God, get a grip, Serena.

You’re not fifteen anymore. You’re not hiding behind your sketchbook hoping he’ll look your way.

He stops a few feet in front of me, and just like that, the noise around us fades.

The laughter, the clink of tongs on aluminum trays, even Byron’s unmistakable bark of a voice—all of it slips into the background like it knows this moment doesn’t belong to anyone else.

Only me and him.

“Serena.” My name sounds different coming from him. Reverent. Like it’s been sitting on his tongue, waiting for permission to be spoken out loud.

I swallow, suddenly aware of everything—how my dress clings in the breeze, how my thighs are pressed together because my body apparently didn’t get the memo that we’re supposed to play it cool.

“Levi.” I manage to say it without my voice cracking. Barely.

He lifts one brow. “You’ve been avoiding me.”

I blink. “I’ve been standing in the same spot for twenty minutes.”

“Exactly. Which is why I’m impressed you’ve managed to make it look like you’re invisible.”

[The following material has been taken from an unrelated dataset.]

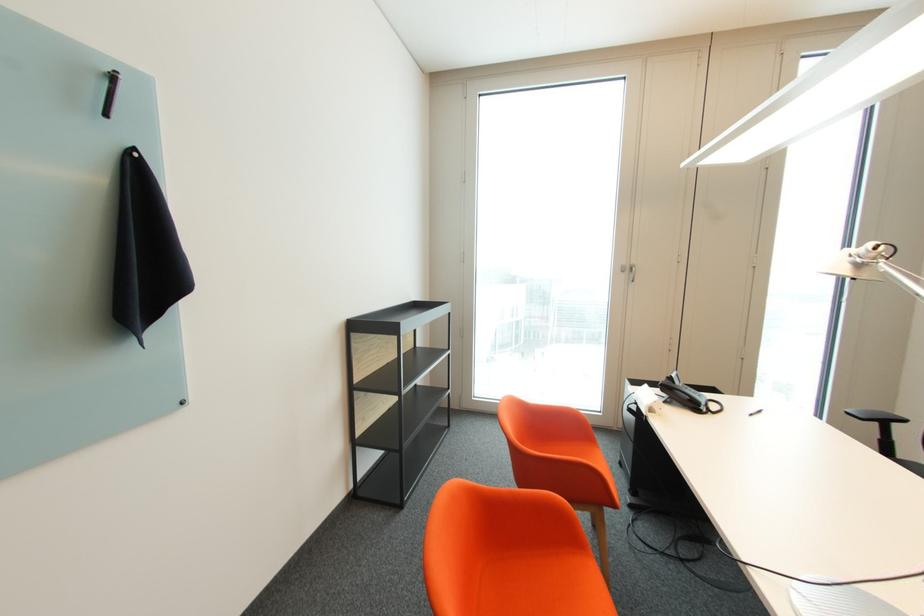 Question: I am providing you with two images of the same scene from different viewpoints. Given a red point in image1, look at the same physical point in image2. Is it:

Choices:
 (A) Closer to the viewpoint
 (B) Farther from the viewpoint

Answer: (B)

My lips twitch before I can stop them. Damn him. “Some of us don’t have the benefit of being six-foot-something with shoulders that block the sun.”

“Is that what you think of when you see me?” His smile is lazy, but his eyes—God, his eyes—burn straight through my dress like they already know what’s under it. “My shoulders?”

No, I think. Not even close.

I think of the scar on his bicep, the one shaped like a crescent moon that only shows when his sleeves ride up too high in the summer. I think of the veins on his forearms, thick and roped, the kind that press against his skin when he grips something—when he’s holding a hose or hoisting someone over his shoulder or wrapping his hand around a coffee mug like it’s built too small for him.

And God help me, I think about his hands.

Rough, sure hands. The kind that could pin me down without even trying, but would probably hold me like I’m breakable. Like I’m something soft he’s afraid to damage.

So no. I don’t think about his shoulders.

I think about all of him.

The parts no one notices. The parts I never stopped seeing, even after I left.

But I would never say that. Not out loud. Because Levi Mercer is the kind of man women dream about. The kind you pass on the street and spend the rest of your day making up stories about. The kind of man who makes you forget your own name when he smiles at you like that.

And me?

I’m just the girl who survived. The one who never quite figured out how to stand up straight after years of learning how to shrink. And the kind of woman men like Levi don’t go after.

“Errr, no,” I say, voice barely steady, grateful he can’t read the very R-rated slideshow playing in my head. “Your shoulders aren’t even in my top five.”

Oh crap how stupid of me to say that. Clearly I wasn’t thinking.

That grin spreads across his face like slow honey, and God help me, it hits me low in the stomach.

“Top five, huh?” he asks, stepping just a little closer. “Dare I ask what else made the cut?”

I take a long sip of lemonade to keep from blurting out your hands, your thighs, your biceps, your everything, and try to play it off with a shrug. “I have a strict no-comment policy.”

“Shame.” His eyes drop to my mouth. “I would’ve loved to know what else you’ve been noticing.”